One of the main impediments to the implementation of this legislation as well as obtaining the designation for DIPG or any other childhood cancer as recalcitrant are the directors of the National Cancer Institute, including Harold Varmus, M.D. It is well known that Dr. Varmus does not like having mandates forced upon him by Congress or any other source. Additionally, Dr. Varmus, and some members of Congress, believe that only NIH and NCI should make any type of determination as to specific disease funding and allocation for research. This pattern has certainly been evident in terms of the overall childhood cancer funding scheme on the federal level. The disparity is enormous as I have pointed out in other pieces. And thus, many of the cancers that fit this definition will probably not be placed on this list and receive the attention that they deserve. And that is the most unfortunate aspect of the opportunities that now present themselves with this legislation.

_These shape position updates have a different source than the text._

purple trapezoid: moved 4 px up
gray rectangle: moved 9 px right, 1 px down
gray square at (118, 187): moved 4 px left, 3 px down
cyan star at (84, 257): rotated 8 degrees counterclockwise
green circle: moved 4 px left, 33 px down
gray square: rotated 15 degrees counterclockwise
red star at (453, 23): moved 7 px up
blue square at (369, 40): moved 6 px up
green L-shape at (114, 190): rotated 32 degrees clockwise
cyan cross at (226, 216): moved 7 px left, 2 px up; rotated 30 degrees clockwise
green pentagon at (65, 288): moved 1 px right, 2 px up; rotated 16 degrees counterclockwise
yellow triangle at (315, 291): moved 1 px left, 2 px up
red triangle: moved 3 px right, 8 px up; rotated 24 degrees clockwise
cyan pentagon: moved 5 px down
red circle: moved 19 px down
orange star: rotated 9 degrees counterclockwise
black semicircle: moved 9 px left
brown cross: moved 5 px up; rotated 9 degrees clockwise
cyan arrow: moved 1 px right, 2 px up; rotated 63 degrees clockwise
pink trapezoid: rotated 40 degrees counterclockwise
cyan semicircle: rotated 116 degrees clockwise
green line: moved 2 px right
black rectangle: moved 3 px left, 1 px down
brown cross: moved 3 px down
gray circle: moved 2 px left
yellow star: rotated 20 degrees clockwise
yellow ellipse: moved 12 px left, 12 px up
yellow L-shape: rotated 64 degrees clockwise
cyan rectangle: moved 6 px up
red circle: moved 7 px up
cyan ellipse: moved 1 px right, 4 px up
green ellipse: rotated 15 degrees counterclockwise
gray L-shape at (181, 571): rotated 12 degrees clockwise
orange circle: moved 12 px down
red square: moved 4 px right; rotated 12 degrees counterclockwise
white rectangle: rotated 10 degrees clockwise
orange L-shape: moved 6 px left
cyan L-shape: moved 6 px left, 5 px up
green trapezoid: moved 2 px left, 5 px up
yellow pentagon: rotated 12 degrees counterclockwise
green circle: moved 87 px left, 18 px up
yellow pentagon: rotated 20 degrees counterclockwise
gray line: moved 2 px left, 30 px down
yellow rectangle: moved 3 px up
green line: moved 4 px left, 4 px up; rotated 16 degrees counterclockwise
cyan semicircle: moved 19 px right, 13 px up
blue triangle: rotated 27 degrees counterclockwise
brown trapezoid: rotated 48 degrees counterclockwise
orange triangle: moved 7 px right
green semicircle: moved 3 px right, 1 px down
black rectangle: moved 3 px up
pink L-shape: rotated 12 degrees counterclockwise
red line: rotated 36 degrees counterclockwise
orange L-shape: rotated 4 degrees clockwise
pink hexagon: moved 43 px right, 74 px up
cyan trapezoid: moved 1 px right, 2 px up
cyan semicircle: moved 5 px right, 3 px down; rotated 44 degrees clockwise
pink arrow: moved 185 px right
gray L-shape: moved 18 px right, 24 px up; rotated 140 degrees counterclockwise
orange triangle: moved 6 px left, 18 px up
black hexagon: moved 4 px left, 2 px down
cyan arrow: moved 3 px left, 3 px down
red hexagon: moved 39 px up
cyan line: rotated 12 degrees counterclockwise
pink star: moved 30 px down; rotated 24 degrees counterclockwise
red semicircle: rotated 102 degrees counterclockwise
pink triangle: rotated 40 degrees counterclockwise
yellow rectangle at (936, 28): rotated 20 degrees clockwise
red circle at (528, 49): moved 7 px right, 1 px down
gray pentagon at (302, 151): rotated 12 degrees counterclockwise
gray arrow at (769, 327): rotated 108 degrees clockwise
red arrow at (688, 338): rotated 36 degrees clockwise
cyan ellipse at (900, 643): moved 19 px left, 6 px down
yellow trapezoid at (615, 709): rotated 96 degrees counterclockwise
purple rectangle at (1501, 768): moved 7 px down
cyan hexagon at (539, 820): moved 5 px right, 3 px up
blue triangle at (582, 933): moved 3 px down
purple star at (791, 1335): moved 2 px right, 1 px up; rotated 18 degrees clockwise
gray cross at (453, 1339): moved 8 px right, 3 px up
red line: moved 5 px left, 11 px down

Unfortunately, legislation that impacts the childhood cancer community is often very rare. Any opportunity that arises must be seized upon with swift action.
The tug of war between the legislative, advocacy and the scientific community also has a long history. The scientific community frequently advances the argument that there should not be direct legislative mandates for disease specific funding or research. Disease priorities, it seems they suggest, should be left to the medical community to determine. Certainly Senator Tom Colburn, M.D., (R-OK) believes this to be the case and openly opposes legislation such as this. The problem with this "hands-off mentality" is that it has left childhood cancer dreadfully underfunded on the federal level in relation to the impact the disease has upon children. For those of us who fight for greater federal funding, it is simply not acceptable to allow childhood cancer to be so poorly treated and under-recognized. Although the childhood cancer lobby is growing in voice, we still lack a lot of the "power" many of the other cancer lobbies possess. Limited funding is one obvious reason for the lack a stronger voice. In addition, we are diverse, representing many different types of cancer, and often a diffuse bunch. Accordingly, our message is often not as coherent as it should be.
We may not be able to gain the designation of DIPG or another form of childhood cancer as "recalcitrant" at this point in the cycle. Obviously I am not thrilled by this almost certain realization. Nevertheless, sometimes you have to fight the battles you know you can prevail in to win the war. Accordingly, now is the time to look towards the future. By making strategic alliances with members of congress, insisting on congressional oversight of legislation like the Recalcitrant Cancer Research Act of 2012 and pressuring people like Harold Varmus, M.D., and NCI in general to do more for childhood cancer, I truly believe that the federal picture can in fact change. Of course there will always be members of congress and those at NIH and NCI who object to disease-specific legislative mandates. I firmly believe, though, that if the wheel squeaks loud enough, those objections can surely fade away. Yes, we are recalcitrant enough.